As a recent ACE-SOAS study of the Nigerian power sector reveals, the reality is that we Nigerian consumers spend more to purchase and maintain petrol and diesel generators than we do on electricity from the grid. The power sector reform has been a total failure and for that reason Nigerians are reluctant to pay more for a supply that is erratic and fails repeatedly. It is clear that Nigeria’s power sector is unsustainable, which has repercussions for inclusive growth. The current crisis is a liquidity crisis as a result of deep structural distortions in the sector. The design of contracts, post-privatisation, led to adverse selection, with only politically connected bidders participating in the process, rather than technically competent ones. These bidders used Nigerian banks for financing, which have ended up assuming much of the systemic risk. The financial health of the sector was based on tariffs and projections that could never be politically implemented. Projections for the performance of the sector were based on distribution and generation companies (which are not publicly listed) reinvesting in the sector to build technical capacity. Instead, the companies started paying themselves. Dramatic increases in tariff lead to more corruption, rather than improvement in power supply. The companies have no intention of investing to improve supply. The entire reform has to be reviewed because the dual goals of increasing efficiency and investment have failed significantly.

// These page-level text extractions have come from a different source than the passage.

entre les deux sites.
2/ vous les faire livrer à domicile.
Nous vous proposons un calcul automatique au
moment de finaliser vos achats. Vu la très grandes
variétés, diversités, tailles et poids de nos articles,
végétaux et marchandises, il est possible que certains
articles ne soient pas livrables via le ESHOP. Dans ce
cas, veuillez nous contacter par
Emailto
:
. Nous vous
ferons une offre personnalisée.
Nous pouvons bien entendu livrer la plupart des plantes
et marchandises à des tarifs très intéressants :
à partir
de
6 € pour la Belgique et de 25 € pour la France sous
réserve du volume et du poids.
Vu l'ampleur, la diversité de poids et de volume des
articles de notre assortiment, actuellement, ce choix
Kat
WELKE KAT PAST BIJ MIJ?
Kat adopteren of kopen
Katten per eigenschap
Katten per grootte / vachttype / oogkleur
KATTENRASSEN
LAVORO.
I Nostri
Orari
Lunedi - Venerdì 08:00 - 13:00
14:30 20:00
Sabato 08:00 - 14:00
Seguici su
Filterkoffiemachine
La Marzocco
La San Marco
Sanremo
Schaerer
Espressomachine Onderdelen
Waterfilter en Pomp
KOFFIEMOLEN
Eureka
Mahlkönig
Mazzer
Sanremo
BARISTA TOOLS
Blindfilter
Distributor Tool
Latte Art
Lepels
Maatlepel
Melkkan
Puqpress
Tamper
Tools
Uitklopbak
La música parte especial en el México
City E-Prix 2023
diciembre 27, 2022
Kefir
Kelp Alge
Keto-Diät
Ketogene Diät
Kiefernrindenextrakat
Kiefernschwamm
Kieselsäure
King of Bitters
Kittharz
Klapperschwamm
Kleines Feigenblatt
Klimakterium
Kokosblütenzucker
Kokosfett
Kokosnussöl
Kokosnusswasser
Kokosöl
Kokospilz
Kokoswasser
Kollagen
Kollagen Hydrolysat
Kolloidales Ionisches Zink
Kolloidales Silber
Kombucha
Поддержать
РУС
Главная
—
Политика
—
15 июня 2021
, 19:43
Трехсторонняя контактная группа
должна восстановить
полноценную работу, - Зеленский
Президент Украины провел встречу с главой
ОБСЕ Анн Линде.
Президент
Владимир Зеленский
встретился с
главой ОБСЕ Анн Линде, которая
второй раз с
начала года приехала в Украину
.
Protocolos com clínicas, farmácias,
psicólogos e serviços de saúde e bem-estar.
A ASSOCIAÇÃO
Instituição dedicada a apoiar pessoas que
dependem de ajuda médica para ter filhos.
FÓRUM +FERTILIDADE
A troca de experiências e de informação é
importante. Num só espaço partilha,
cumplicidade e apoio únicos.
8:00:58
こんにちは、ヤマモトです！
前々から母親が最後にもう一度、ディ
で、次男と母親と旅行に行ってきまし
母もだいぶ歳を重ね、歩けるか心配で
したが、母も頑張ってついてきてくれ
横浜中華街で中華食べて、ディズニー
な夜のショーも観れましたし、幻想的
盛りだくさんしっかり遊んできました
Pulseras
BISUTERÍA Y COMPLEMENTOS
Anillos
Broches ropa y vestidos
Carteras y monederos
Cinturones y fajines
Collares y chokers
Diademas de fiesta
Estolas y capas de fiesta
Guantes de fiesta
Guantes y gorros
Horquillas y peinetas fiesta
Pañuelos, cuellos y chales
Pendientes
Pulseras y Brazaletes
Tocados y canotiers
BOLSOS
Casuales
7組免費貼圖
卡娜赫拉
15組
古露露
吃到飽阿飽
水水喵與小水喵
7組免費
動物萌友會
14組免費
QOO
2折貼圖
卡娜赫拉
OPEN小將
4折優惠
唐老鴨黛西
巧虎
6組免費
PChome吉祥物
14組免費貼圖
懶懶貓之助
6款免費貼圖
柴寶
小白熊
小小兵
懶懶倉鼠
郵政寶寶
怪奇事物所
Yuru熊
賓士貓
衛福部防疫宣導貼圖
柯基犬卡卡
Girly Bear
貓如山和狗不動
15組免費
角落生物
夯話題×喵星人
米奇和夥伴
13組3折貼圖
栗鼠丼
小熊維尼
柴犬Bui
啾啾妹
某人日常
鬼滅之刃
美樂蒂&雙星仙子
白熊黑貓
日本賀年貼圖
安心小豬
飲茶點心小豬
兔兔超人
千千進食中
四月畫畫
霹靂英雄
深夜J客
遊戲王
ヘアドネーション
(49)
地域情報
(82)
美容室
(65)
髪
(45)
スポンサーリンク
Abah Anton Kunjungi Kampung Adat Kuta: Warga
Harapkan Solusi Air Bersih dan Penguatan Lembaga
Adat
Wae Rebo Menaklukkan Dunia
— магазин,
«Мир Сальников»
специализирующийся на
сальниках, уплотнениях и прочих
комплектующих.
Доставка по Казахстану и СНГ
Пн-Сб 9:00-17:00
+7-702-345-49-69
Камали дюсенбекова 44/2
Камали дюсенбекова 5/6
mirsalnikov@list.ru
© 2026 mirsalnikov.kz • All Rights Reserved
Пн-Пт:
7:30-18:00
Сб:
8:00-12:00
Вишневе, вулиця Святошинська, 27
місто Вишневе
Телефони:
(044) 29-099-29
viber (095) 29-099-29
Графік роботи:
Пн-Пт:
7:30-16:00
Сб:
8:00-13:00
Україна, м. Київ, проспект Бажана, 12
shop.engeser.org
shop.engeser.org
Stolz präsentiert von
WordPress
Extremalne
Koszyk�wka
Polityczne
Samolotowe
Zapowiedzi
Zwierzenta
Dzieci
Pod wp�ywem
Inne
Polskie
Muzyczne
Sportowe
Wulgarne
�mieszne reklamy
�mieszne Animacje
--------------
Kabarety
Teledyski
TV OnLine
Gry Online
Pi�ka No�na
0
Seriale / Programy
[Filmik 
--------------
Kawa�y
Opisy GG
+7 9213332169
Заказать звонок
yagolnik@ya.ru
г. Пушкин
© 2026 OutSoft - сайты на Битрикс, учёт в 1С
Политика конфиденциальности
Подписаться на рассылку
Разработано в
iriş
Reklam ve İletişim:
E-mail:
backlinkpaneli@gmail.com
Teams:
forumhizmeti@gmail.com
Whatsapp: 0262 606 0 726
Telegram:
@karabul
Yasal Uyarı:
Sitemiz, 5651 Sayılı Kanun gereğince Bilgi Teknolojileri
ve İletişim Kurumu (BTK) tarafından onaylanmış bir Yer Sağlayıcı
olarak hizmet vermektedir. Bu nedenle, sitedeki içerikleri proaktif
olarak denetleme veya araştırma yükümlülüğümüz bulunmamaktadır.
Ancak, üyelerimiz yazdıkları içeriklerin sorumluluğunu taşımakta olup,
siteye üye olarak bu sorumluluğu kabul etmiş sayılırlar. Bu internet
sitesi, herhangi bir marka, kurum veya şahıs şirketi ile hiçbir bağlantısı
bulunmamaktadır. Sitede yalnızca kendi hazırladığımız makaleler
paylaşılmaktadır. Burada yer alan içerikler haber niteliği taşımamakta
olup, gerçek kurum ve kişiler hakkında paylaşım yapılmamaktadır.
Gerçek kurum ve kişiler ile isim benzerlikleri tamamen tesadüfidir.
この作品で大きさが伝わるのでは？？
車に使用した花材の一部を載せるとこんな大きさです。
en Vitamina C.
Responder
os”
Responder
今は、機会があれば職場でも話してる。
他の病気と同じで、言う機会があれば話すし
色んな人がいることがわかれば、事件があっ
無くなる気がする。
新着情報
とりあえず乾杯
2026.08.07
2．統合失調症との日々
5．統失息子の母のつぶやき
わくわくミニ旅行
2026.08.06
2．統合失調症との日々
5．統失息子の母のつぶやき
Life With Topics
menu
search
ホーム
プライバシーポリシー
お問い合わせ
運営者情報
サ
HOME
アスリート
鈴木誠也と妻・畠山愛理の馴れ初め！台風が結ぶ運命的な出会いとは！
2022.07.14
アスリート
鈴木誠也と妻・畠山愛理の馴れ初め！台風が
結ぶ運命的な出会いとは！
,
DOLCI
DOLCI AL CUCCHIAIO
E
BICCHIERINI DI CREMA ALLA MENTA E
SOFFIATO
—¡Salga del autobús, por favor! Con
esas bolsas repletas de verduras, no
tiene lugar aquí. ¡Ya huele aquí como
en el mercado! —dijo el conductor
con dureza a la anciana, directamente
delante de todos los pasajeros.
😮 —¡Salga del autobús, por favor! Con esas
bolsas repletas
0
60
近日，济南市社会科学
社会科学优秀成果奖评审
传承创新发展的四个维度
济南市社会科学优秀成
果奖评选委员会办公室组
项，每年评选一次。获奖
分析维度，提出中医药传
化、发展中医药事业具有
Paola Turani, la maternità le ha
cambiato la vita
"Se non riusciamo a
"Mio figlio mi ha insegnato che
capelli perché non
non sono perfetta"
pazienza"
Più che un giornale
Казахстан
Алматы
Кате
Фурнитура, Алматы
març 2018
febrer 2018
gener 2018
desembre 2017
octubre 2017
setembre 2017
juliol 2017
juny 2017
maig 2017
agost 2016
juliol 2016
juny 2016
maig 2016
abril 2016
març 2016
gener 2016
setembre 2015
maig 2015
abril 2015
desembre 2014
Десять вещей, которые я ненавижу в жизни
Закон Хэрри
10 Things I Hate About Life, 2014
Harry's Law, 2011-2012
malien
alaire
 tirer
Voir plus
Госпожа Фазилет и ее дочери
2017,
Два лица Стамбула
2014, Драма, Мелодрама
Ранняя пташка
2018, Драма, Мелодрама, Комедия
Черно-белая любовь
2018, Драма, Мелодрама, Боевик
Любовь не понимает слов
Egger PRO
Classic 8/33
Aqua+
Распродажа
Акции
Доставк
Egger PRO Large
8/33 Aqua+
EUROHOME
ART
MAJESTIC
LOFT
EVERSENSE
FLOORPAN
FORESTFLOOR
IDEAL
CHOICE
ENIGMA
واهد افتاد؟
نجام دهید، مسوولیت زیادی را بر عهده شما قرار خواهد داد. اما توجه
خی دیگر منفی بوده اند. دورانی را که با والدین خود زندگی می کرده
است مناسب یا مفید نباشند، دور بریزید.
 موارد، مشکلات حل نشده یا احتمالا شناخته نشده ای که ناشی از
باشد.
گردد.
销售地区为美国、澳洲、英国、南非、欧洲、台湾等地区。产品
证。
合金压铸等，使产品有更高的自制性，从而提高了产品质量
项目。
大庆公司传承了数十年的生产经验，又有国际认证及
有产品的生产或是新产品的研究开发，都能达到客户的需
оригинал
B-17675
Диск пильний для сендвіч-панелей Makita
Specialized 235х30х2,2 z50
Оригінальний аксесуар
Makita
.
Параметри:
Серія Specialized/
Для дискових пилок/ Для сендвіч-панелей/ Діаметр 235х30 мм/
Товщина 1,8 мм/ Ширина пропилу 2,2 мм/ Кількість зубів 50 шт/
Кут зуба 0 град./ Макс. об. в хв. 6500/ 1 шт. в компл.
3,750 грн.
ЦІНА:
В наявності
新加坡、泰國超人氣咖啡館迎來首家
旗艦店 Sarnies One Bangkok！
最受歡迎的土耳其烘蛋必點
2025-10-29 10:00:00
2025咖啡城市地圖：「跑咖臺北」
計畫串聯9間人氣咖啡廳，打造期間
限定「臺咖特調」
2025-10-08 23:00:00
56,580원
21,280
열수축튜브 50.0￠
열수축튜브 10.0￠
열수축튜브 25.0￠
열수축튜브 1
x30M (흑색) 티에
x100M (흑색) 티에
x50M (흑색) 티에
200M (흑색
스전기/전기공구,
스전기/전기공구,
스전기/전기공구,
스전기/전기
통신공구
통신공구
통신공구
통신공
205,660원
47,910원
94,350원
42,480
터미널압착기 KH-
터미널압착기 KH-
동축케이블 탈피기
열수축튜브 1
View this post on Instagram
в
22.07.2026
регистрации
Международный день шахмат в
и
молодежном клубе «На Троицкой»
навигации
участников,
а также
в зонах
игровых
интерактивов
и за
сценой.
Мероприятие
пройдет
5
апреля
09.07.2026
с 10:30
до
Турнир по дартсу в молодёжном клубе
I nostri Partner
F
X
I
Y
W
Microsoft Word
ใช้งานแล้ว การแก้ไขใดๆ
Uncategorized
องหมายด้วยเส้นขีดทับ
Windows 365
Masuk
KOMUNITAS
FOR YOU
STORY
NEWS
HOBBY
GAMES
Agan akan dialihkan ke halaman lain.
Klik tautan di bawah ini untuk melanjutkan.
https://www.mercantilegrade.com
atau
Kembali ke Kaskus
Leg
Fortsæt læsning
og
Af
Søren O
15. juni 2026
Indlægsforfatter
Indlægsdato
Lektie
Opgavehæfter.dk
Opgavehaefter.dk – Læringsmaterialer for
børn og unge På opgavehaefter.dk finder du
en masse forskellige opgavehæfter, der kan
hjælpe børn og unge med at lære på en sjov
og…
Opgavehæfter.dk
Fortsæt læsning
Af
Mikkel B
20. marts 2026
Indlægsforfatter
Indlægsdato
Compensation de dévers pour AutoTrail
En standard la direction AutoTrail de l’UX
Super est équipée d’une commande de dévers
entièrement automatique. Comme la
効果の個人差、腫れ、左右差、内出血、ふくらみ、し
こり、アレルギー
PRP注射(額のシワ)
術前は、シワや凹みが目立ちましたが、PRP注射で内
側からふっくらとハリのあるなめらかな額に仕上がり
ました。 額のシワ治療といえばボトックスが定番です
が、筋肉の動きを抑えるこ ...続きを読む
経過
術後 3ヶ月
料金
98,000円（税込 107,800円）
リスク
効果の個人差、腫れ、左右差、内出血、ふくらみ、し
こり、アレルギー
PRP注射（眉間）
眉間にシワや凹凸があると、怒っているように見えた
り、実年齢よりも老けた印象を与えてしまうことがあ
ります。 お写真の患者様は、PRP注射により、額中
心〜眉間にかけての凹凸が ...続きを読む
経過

The larger question is that since Bola Ige’s promise to sort the problem 25 years ago, five successive presidents have promised to provide adequate power but failed woefully. Obasanjo and Buhari stand out as the greatest failures because they each had eight years and as Egypt has shown, that’s more than enough time to solve the problem. The result we can state categorically is that Nigerian governments have lost the capacity to govern any sector of the economy and society. Their greatest skill has been in corruption and, not surprisingly, that has been the only growth sector in the country’s Fourth Republic. That is why I can say they have refused to power our development. We need our Lenin.